2021/02/10

Writing a Perl Core Feature - part 4: Opcodes

Index | < Prev | Next >

Optrees and Ops

Before we get into this next part, I want to first explain some details about how the Perl interpreter works. In summary, the source code of a Perl program is translated into a more compiled form when the interpreter starts up and reads the files. This form is stored in memory and is used to implement the behaviour of the functions that make up the program. It is called an Optree.

Or rather more accurately, every individual function in the program is represented by an Optree. This is a tree-shaped data structure, whose individual nodes each represent one basic kind of operation or step in the execution of that function. This could be considered similar to a sort of assembly language representation, except that rather than being stored as a flat list of instructions, the tree-shaped structure of the individual nodes (called "ops") helps determine the behaviour of the program when run.

For example, while there are many kinds of ops that have no child nodes, these are typically used to represent constants in the program, or fetch items from well-defined locations elsewhere in the interpreter - such as lexical or package variables. Most other kinds of op take one or more subtrees as child nodes and form the tree structure, where they will operate on the data those child nodes previously fetched - such as adding numbers together, or assigning values into variable locations. To execute the optree the interpreter visits each node in postfix order; recursively gathering results from child nodes of the tree to pass upwards to their parents.

Each individual type of op determines what sort of tree-shaped structure it will have, and are grouped together by classes. The most basic class of op (variously called either just "op", or sometimes a "baseop") is one that has no child nodes. An op class with a single child op is called an "unop" (for "unary operator"), one with two children is called a "binop" (for "binary operator"), and one with a variable number of children is a "listop". Within these broad categories there are also sub-divisions: for example a basic op which carries a Perl value with it is an "svop".

Specific types of op are identified by names, given by the constants defined in opnames.h. For example, a basic op carrying a constant value is an OP_CONST, and one representing a lexical variable is an OP_PADSV (so named because variables - SVs - are stored in a data structure called a scratchpad, or pad for short). A binop which performs a scalar assignment between its two child ops is OP_SASSIGN. Thus, for example, the following Perl statement could be represented by the optree given below it:

my $x = 5;

Of course, in such a brief overview as this I have omitted many details, as well as made many simplifications of the actual subject. This should be sufficient to stand as an introduction into the next step of adding a new core Perl feature, but for more information on the subject you could take a look at another blog post of mine, where I talked about optrees from the perspective of writing syntax keyword modules - Perl Parser Plugins 3 - Optrees.

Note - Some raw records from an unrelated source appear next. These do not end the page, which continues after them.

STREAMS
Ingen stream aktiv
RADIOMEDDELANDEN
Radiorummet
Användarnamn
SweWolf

One final point to note is that in some ways you can think of an optree as being similar to an abstract syntax tree (an AST). This isn't always a great analogy, because some parts of the optree don't bear a very close resemblence to the syntax of the source code that produced it. While there are certain similarities, it is important to remember it is not quite the same. For example, there is no opcode to represent the if syntax; the same opcode is used as for the and infix shortcircuit operator. It is best to think of the optree as representing the abstract algorithm - the sequence of required operations - that were described by the source code that compiled into it.

Opcodes in Perl Core

As with adding features, warnings, and keywords, the first step to adding a new opcode to the Perl core begins with editing a file under regen/. The file in this case is regen/opcodes, and is not a perl script, but a plain-text file listing the various kinds of op, along with various properties about them. The file begins with a block of comments which explains more of the details.

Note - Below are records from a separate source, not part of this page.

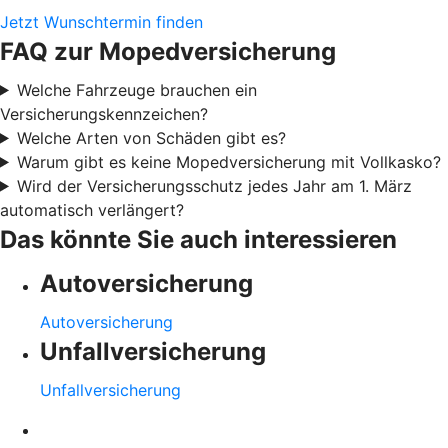
Jetzt Wunschtermin finden
FAQ zur Mopedversicherung
Welche Fahrzeuge brauchen ein
Versicherungskennzeichen?
Welche Arten von Schäden gibt es?
Warum gibt es keine Mopedversicherung mit Vollkasko?
Wird der Versicherungsschutz jedes Jahr am 1. März
automatisch verlängert?
Das könnte Sie auch interessieren
Autoversicherung
Autoversicherung
Unfallversicherung
Unfallversicherung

The choice of how to represent a new Perl feature in terms of the optree that the syntax will generate depends greatly on exactly what the behaviour of the feature should be. Especially when creating a new feature as core syntax (rather than just adding some functions in a module) the syntax and semantic shape often don't easily relate to a simple function-like structure. There aren't any hard-and-fast rules here; the best bet is usually to look around the existing ops and syntax definitions for similar ideas to be inspired by.

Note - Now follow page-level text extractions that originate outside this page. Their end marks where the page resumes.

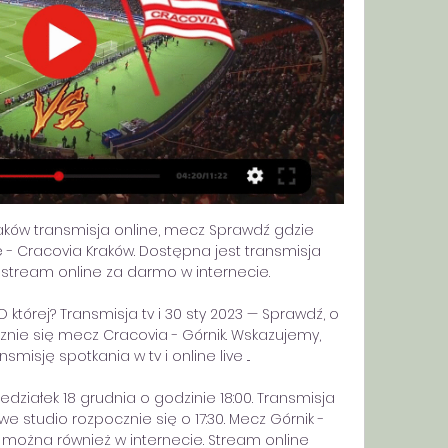
aków transmisja online, mecz Sprawdź gdzie 
- Cracovia Kraków. Dostępna jest transmisja 
 i stream online za darmo w internecie.

której? Transmisja tv i 30 sty 2023 — Sprawdź, o 
cznie się mecz Cracovia - Górnik. Wskazujemy, 
misję spotkania w tv i online live ...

For example, when I added the isa operator I observed that it should behave as an infix comparison-style operator, similar to perhaps the eq or == ones. In the regen/opcodes file these are defined by the two lines:

eq		numeric eq (==)		ck_cmp		Iifs2	S S<
seq		string eq		ck_null		ifs2	S S

The meanings of these five tab-separated columns are as follows:

  1. The source-level name of the op (this is used, capitalised, to form the constants OP_EQ and OP_SEQ).
  2. A human-readable string description for the op (used in printed warnings).
  3. The name of the op-checker function (more on this later).
  4. Some flags describing the operator itself; notable ones being s - produces a scalar result, and 2 - it is a binop.
  5. More flags describing the operands; in this case two scalars. It turns out in practice nothing cares about that column so on later additions it is omitted.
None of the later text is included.